NIHR Southampton Biomedical Research Centre, University of Southampton and University Hospital Southampton NHS Foundation Trust, Southampton SO16 6YD, UK.
Nutrients. 2019 Jan 11;11(1):144. doi: 10.3390/nu11010144.
(1) Background: Appetite loss in older people, the 'Anorexia of Aging' (AA), is common, associated with under-nutrition, sarcopenia, and frailty and yet receives little attention. This review had two aims: describe interventions for AA and their effectiveness, and identify the methods of appetite assessment. (2) Methods: Study inclusion: participants aged ≥65, intervention for AA, and appetite assessment, any design, and comparator. Exclusion: studies on specific health cohorts. Searches in four databases with hand searching of references and citing works. Two researchers independently assessed eligibility and quality. (3) Results: Authors screened 8729 titles, 46 full texts. Eighteen articles were included describing nine intervention types: education ( = 1), exercise ( = 1), flavor enhancement ( = 2), increased meal variety ( = 1), mealtime assistance ( = 1), fortified food ( = 1), oral nutritional supplement (ONS) ( = 8), amino acids ( = 1), and medication ( = 2). Three studies evaluated combinations: education + exercise, ONS + exercise, and ONS + medication. Five intervention types exhibited favorable effects on appetite but in single datasets or not replicated. Appetite was assessed predominantly by Likert ( = 9), or visual analogue scales ( = 7). (4) Conclusions: A variety of interventions and methods of appetite assessments were used. There was a lack of clarity about whether AA or undernutrition was the intervention target. AA is important for future research but needs standardized assessment so that effectiveness of a range of interventions can be fully explored.

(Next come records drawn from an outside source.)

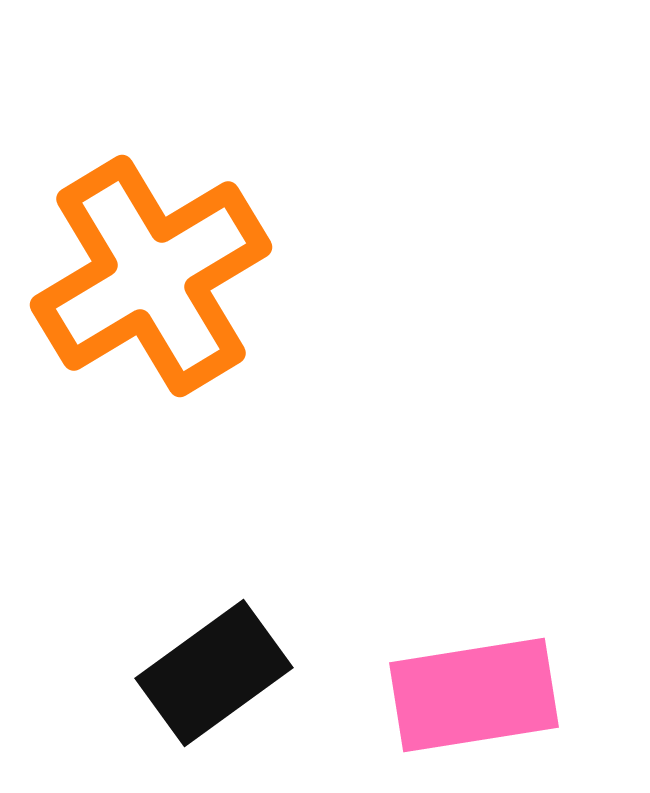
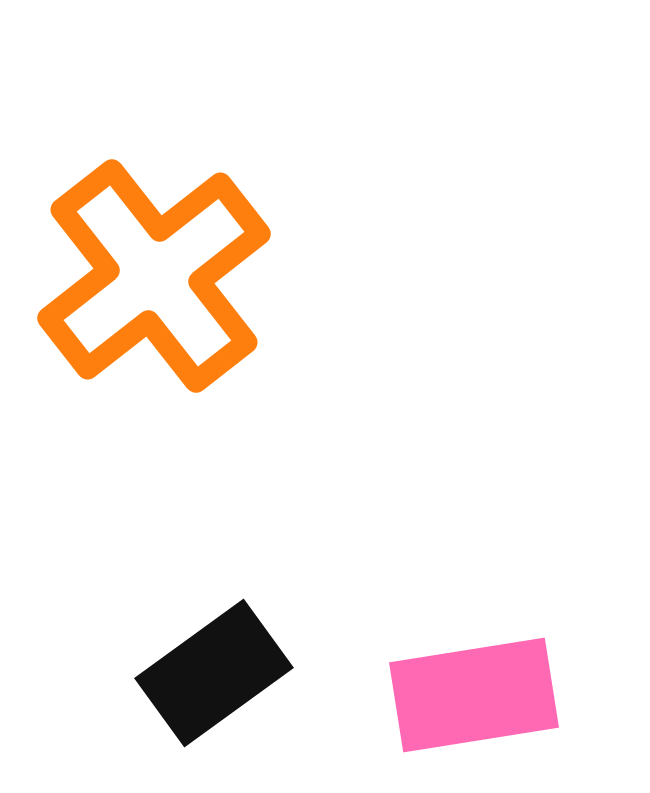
orange cross: moved 3 px right; rotated 7 degrees counterclockwise
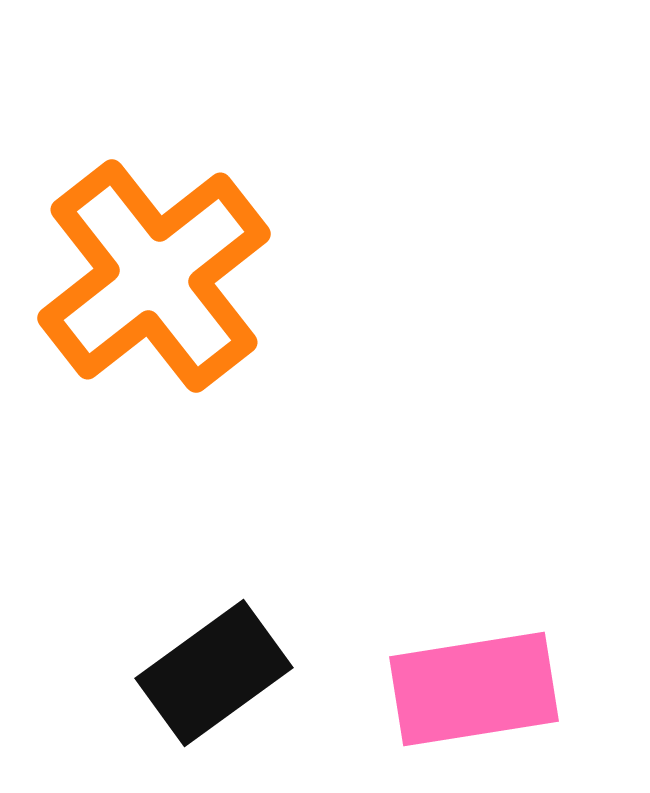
pink rectangle: moved 6 px up
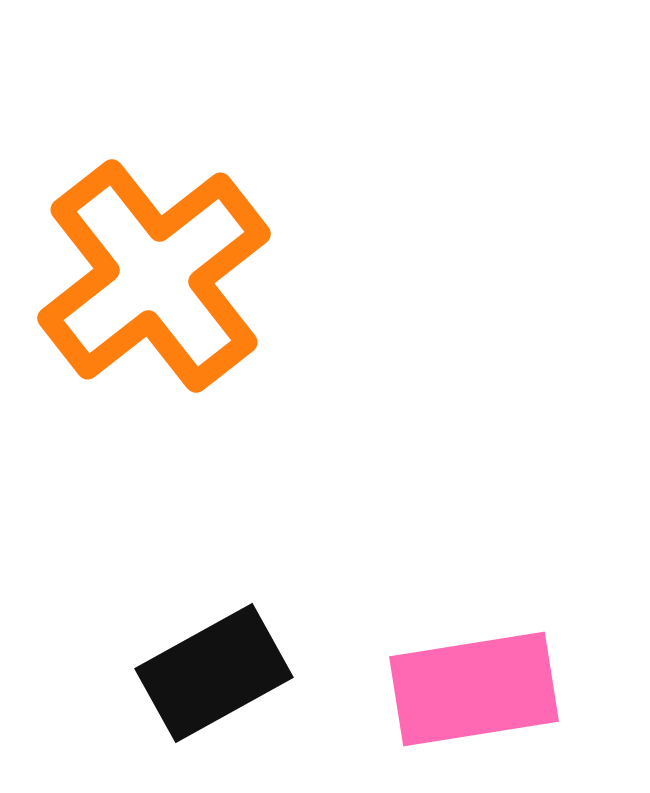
black rectangle: rotated 7 degrees clockwise
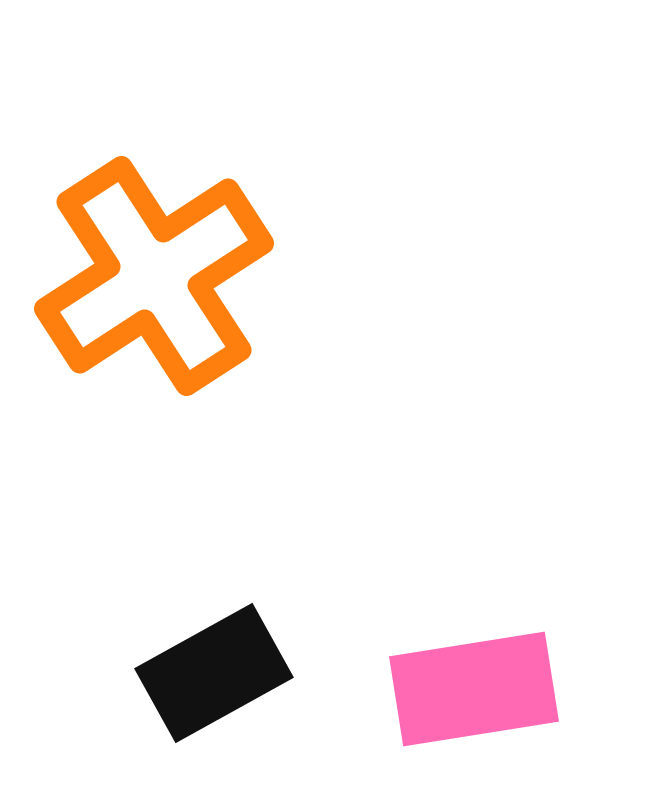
orange cross: rotated 5 degrees clockwise
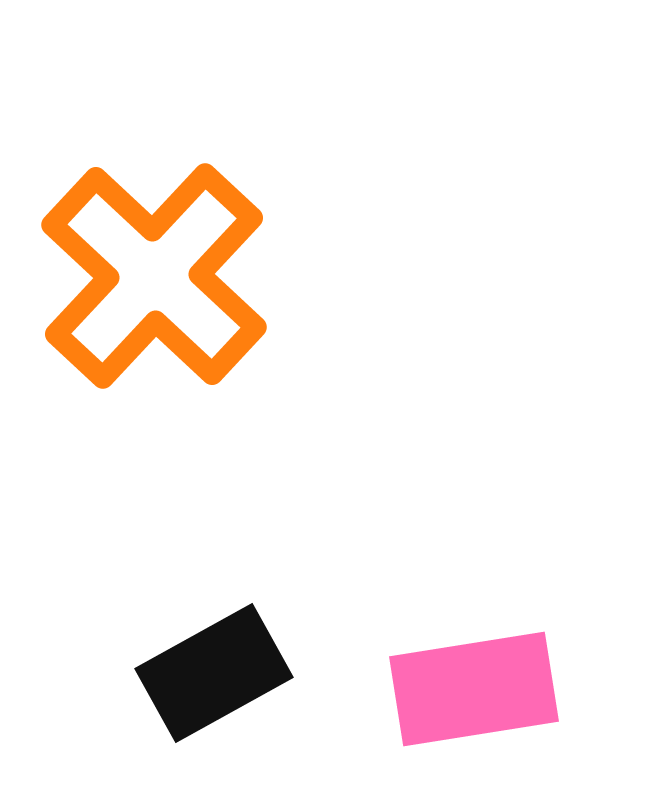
orange cross: rotated 14 degrees counterclockwise
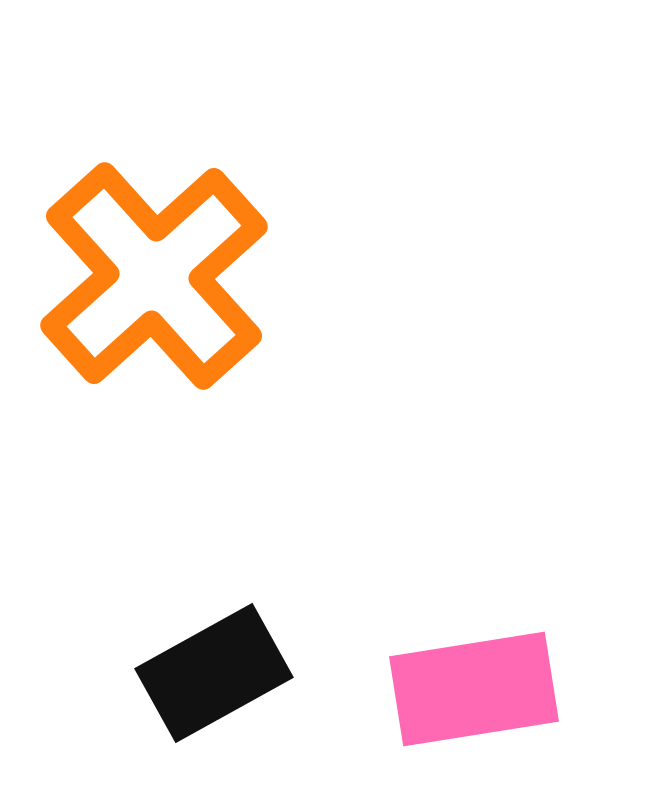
orange cross: rotated 5 degrees clockwise
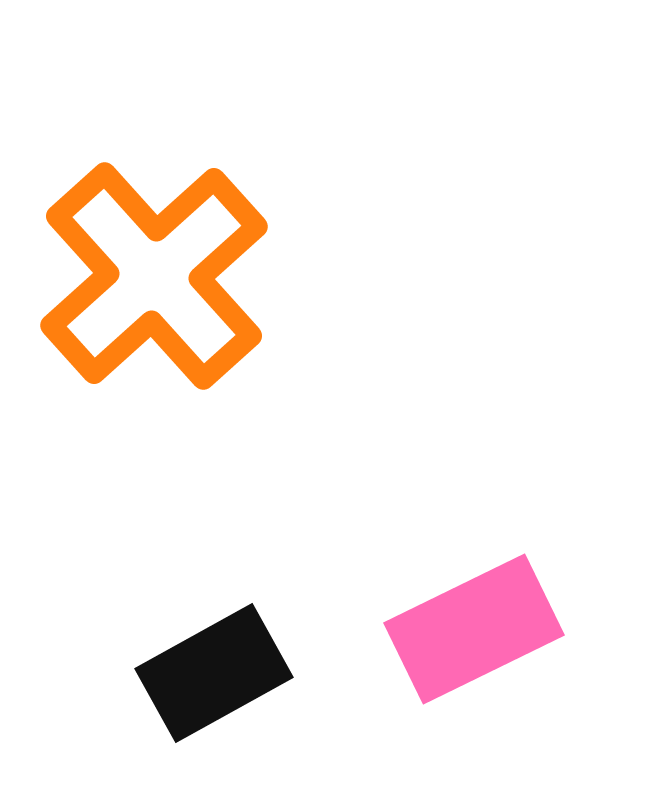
pink rectangle: moved 60 px up; rotated 17 degrees counterclockwise
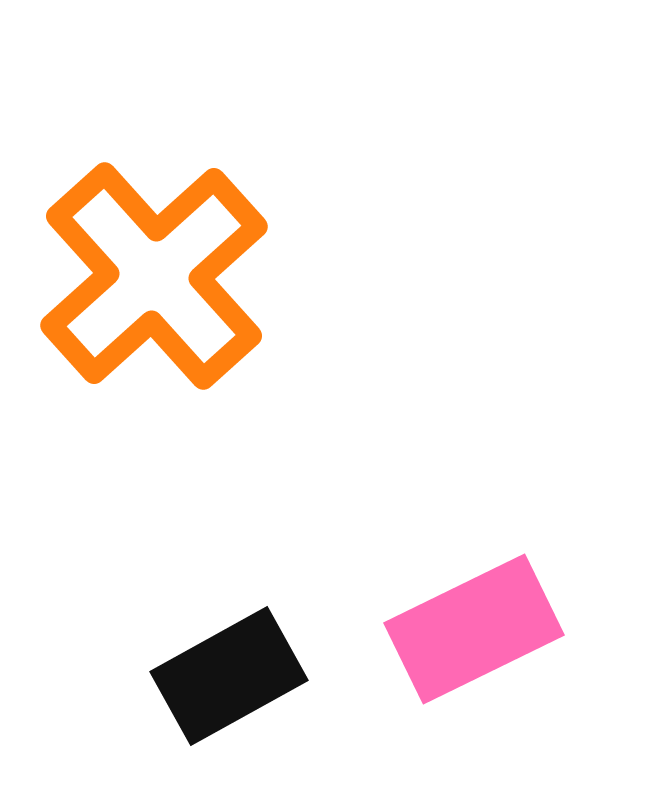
black rectangle: moved 15 px right, 3 px down
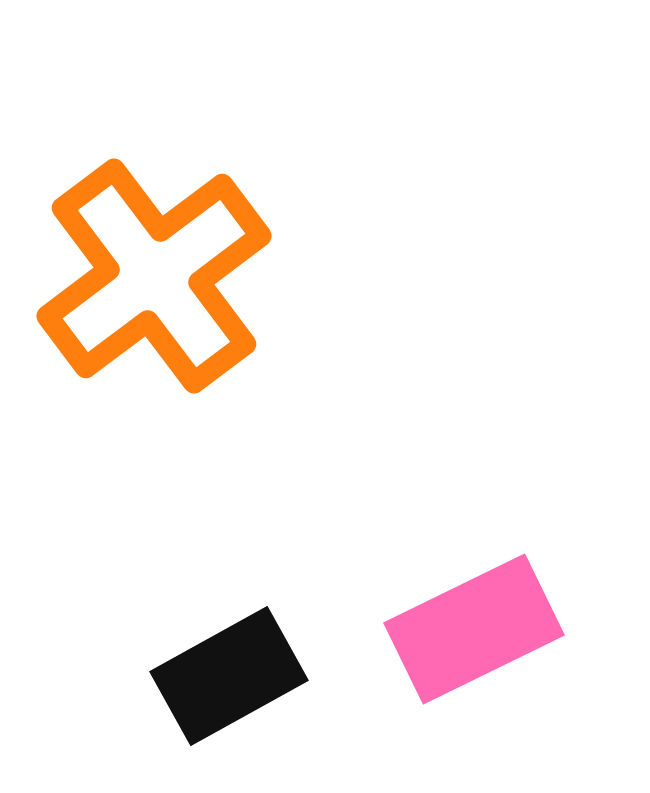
orange cross: rotated 5 degrees clockwise
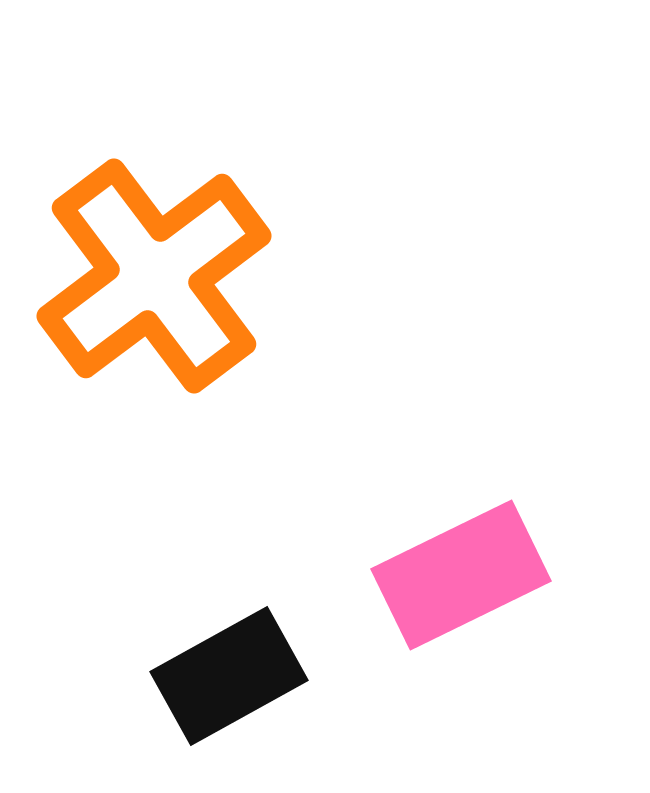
pink rectangle: moved 13 px left, 54 px up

(1)背景:老年人食欲下降,即“衰老性厌食”(AA)较为常见,与营养不足、肌肉减少症和虚弱有关,但却很少受到关注。本次综述有两个目的:描述针对 AA 的干预措施及其效果,并确定食欲评估方法。
(2)方法:研究纳入标准:年龄≥65 岁、针对 AA 的干预措施以及食欲评估,任何设计和对照组。排除标准:特定健康队列的研究。在四个数据库中进行检索,并对手头参考资料和引用文献进行了检索。两位研究人员独立评估了合格性和质量。
(3)结果:作者筛选了 8729 篇标题,46 篇全文。有 18 篇文章符合纳入标准,描述了 9 种干预类型:教育(=1)、运动(=1)、增强风味(=2)、增加餐食种类(=1)、就餐协助(=1)、强化食品(=1)、口服营养补充剂(ONS)(=8)、氨基酸(=1)和药物(=2)。有 3 项研究评估了组合干预措施:教育+运动、ONS+运动和 ONS+药物。有 5 种干预类型对食欲有积极影响,但仅在单个数据集或未被复制。食欲主要通过李克特量表(=9)或视觉模拟量表(=7)进行评估。
(4)结论:使用了多种干预措施和食欲评估方法。对于 AA 或营养不足是干预目标,并不明确。AA 是未来研究的重点,但需要进行标准化评估,以便充分探索一系列干预措施的效果。